• WHAT NEEDS TO BE DONE
Filter the records, keeping every line that has the string "Контроллеры".

• DATASET RECORDS
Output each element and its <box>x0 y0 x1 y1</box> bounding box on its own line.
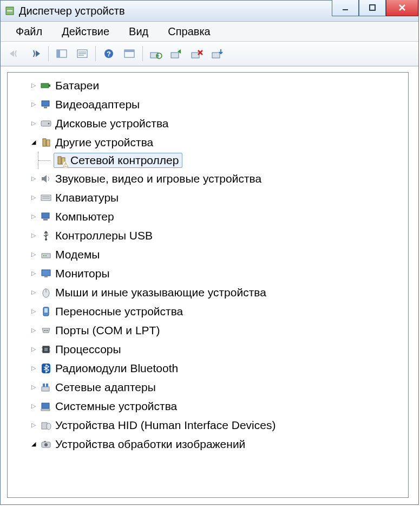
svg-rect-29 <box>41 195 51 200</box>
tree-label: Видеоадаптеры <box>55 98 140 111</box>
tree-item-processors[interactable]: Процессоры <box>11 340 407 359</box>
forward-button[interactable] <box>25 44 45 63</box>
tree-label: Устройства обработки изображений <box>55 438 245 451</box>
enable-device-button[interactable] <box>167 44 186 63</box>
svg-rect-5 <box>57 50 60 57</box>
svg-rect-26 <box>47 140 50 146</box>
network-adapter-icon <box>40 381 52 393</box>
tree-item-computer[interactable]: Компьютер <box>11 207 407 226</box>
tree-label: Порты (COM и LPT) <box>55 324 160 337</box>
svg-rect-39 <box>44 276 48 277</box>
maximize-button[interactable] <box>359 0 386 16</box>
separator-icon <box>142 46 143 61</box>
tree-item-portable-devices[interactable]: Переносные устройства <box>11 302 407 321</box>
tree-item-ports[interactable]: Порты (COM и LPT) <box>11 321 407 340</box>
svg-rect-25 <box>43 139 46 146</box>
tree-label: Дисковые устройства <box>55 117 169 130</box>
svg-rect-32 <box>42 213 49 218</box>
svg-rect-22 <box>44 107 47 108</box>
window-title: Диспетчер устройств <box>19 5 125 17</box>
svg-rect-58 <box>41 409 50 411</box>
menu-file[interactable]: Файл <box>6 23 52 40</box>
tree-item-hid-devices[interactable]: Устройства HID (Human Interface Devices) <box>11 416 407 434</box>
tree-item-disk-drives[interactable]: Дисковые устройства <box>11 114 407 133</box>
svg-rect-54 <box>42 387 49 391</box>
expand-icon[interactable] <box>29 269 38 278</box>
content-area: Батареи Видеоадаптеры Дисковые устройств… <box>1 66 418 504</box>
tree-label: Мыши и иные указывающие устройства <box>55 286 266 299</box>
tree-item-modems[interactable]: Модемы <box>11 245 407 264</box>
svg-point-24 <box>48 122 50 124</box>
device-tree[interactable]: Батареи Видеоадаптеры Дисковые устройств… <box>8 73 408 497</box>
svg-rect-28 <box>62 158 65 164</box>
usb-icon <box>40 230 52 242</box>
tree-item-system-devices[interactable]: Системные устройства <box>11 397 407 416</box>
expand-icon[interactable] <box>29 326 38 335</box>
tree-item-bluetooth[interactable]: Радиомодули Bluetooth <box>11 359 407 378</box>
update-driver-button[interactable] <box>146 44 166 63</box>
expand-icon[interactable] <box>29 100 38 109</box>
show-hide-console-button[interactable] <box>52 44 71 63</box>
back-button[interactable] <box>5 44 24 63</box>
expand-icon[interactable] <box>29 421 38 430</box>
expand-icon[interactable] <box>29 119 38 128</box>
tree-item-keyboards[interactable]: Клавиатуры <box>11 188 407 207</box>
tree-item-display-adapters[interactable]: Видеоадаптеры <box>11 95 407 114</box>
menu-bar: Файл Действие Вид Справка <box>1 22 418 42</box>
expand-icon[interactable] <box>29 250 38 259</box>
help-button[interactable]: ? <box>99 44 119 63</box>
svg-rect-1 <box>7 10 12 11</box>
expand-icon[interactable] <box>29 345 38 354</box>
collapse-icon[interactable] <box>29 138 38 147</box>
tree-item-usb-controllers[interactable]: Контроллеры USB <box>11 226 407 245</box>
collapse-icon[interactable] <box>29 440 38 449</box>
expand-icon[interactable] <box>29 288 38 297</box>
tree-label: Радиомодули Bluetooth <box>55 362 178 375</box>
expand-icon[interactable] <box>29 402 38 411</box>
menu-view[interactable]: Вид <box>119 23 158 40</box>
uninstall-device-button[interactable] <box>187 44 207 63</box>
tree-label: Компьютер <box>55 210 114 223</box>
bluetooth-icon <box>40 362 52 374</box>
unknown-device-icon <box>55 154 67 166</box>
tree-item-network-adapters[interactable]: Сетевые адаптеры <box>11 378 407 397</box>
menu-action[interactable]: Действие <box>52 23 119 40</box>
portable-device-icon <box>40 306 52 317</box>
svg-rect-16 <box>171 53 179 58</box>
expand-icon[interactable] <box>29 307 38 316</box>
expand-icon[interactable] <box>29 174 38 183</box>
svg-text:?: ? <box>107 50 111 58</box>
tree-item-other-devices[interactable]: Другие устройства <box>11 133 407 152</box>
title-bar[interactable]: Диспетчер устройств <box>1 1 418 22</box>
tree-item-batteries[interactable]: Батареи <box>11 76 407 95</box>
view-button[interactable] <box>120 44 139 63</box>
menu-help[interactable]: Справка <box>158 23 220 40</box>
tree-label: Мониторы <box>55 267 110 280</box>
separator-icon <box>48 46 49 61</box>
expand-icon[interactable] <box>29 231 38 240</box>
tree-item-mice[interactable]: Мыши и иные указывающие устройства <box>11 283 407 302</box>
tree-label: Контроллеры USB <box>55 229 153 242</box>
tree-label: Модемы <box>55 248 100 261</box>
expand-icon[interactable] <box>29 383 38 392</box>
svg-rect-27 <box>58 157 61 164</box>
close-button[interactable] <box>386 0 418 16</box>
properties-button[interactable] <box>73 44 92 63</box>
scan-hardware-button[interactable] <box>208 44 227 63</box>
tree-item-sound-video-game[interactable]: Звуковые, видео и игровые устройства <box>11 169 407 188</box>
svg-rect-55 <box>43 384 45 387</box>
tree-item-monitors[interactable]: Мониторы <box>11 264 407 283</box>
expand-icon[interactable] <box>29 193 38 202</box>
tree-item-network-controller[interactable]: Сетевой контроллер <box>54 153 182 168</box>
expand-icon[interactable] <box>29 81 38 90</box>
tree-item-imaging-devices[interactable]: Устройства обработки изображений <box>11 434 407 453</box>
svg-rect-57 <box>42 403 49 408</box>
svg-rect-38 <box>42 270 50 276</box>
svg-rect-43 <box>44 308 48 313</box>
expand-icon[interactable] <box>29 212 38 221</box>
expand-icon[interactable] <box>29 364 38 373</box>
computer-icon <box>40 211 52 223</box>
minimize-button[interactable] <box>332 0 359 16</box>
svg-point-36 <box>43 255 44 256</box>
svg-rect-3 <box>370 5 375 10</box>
...
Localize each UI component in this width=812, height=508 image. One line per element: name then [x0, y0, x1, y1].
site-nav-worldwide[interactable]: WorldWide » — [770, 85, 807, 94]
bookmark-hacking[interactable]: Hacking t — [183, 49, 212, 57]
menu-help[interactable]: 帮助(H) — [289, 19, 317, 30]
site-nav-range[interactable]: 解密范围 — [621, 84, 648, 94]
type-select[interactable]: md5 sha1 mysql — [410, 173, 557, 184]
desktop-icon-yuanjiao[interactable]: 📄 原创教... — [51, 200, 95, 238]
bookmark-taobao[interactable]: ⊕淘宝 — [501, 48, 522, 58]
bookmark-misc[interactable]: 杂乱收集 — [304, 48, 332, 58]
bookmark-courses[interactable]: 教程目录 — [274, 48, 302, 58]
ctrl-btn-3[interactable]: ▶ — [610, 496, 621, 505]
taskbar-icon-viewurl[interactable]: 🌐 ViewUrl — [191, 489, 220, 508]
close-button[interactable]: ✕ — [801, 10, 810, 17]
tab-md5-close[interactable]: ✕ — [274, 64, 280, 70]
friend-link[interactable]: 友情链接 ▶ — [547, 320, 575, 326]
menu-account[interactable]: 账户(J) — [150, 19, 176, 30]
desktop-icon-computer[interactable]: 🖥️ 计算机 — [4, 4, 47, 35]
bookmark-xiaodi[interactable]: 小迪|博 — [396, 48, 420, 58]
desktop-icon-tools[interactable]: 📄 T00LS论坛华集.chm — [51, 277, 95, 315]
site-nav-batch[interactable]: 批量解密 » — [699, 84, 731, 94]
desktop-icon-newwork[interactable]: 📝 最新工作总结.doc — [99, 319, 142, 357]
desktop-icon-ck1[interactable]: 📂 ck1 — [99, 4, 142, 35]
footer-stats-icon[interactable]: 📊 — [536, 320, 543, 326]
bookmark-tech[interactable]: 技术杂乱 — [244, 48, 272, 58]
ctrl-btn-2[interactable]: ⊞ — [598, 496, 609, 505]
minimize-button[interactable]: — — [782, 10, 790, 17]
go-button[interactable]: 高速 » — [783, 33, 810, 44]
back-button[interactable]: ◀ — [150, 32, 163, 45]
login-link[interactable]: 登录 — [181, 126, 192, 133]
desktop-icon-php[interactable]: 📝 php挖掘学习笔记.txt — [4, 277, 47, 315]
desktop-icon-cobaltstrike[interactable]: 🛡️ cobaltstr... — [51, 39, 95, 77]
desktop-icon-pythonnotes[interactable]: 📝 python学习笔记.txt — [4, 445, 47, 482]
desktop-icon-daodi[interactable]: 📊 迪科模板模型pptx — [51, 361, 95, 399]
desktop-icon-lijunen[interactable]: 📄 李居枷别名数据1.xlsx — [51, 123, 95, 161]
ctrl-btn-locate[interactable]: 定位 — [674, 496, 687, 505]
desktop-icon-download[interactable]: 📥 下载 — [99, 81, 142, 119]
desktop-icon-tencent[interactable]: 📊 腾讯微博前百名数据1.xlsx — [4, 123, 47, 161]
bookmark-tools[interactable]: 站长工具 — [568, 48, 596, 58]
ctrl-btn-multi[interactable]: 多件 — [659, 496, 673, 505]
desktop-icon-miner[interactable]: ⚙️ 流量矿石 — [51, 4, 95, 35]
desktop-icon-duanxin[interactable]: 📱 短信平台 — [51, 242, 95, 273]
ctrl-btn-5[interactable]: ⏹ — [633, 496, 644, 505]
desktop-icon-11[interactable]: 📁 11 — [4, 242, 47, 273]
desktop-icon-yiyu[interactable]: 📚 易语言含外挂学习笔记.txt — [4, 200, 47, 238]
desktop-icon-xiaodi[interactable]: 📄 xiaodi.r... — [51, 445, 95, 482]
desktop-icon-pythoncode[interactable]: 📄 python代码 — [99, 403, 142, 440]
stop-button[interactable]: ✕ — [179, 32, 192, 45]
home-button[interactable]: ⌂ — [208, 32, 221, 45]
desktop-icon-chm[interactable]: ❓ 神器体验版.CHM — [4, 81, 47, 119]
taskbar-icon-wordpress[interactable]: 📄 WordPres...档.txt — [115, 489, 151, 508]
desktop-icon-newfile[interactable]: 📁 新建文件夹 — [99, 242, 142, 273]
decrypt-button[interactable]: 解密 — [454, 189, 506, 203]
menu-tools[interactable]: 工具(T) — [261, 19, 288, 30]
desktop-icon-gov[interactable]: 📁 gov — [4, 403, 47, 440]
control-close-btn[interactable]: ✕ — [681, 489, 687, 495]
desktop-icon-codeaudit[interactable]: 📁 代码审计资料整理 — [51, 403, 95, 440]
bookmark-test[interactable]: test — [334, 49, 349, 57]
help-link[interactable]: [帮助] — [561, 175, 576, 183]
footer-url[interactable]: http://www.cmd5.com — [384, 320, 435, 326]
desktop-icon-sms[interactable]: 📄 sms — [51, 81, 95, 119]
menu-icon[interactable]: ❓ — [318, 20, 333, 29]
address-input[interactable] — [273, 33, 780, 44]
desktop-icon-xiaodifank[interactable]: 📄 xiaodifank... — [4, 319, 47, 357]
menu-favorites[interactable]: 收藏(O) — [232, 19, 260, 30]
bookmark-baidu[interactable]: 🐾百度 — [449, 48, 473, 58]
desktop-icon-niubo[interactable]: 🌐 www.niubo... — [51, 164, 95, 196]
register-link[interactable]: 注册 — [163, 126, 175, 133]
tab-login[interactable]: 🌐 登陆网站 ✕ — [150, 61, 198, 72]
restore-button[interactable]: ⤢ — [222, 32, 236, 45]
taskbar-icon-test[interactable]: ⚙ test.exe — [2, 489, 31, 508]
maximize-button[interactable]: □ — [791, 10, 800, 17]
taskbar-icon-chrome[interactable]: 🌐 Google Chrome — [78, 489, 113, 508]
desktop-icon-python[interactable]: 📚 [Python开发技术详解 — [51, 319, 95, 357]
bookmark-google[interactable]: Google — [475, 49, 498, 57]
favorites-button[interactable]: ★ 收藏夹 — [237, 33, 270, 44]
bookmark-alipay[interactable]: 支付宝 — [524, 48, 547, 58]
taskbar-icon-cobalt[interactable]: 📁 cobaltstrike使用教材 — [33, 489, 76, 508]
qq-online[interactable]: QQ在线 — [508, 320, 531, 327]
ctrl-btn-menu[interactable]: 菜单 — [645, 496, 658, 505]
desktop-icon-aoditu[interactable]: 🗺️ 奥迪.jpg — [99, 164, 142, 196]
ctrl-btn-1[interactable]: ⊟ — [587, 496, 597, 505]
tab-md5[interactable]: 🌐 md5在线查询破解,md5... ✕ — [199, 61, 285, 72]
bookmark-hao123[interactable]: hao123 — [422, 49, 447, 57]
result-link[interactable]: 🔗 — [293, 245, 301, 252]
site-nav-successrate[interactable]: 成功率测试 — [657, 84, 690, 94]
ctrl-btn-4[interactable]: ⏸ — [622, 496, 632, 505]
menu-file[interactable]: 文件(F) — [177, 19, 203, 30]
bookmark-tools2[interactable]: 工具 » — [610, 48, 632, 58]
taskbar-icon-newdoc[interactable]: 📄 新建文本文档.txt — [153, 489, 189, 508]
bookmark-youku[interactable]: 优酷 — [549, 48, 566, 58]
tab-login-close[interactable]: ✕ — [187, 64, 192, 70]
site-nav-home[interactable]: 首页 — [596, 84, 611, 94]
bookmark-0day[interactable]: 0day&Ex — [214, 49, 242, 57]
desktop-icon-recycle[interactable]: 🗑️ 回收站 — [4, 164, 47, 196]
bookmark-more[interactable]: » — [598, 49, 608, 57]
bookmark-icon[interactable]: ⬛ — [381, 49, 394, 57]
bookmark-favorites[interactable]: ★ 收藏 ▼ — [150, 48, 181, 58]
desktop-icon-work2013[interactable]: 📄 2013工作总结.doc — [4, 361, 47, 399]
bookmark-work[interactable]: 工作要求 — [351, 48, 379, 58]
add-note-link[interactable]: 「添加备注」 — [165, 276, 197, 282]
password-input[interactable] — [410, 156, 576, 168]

• ANSWER BOX
tree-item-usb-controllers[interactable]: Контроллеры USB <box>11 226 407 245</box>
tree-label: Контроллеры USB <box>55 229 153 242</box>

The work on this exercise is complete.